*Task directions:* If a line of the data below contains the string "label", count it, then state the total alone.
────────
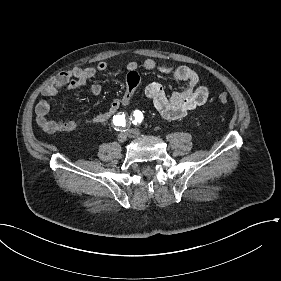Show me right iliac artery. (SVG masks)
<instances>
[{
	"label": "right iliac artery",
	"instance_id": "obj_1",
	"mask_svg": "<svg viewBox=\"0 0 281 281\" xmlns=\"http://www.w3.org/2000/svg\"><path fill=\"white\" fill-rule=\"evenodd\" d=\"M112 123L116 131H126L127 128L130 126L129 117L124 113H118L113 117Z\"/></svg>",
	"mask_w": 281,
	"mask_h": 281
}]
</instances>
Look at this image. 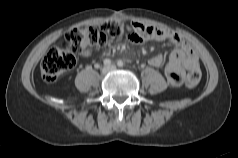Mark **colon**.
Instances as JSON below:
<instances>
[{
	"instance_id": "1",
	"label": "colon",
	"mask_w": 238,
	"mask_h": 158,
	"mask_svg": "<svg viewBox=\"0 0 238 158\" xmlns=\"http://www.w3.org/2000/svg\"><path fill=\"white\" fill-rule=\"evenodd\" d=\"M134 33V23H127L121 20L107 21L98 28L86 27L72 29L43 58L40 65L42 78L46 82H54L63 73L75 66L76 59L74 54L87 57L91 55L94 49L104 46L109 37L130 38ZM200 80V69H193L187 74L185 84L188 88H194Z\"/></svg>"
}]
</instances>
────────
*Solution for this task:* 2